PROMPT :: Leave out the pictures and return every entry exactly as it appears.

**** GIVEN RECORDS ****

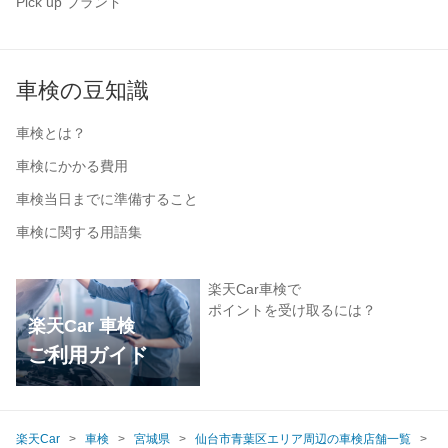
Pick up ブランド
車検の豆知識
車検とは？
車検にかかる費用
車検当日までに準備すること
車検に関する用語集
楽天Car車検で
ポイントを受け取るには？
楽天Car 車検
ご利用ガイド
楽天Car
車検
宮城県
仙台市青葉区エリア周辺の車検店舗一覧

****

FINISHED EXERCISE ::
Pick up ブランド
車検の豆知識
車検とは？
車検にかかる費用
車検当日までに準備すること
車検に関する用語集
楽天Car車検で
ポイントを受け取るには？
楽天Car 車検
ご利用ガイド
楽天Car
車検
宮城県
仙台市青葉区エリア周辺の車検店舗一覧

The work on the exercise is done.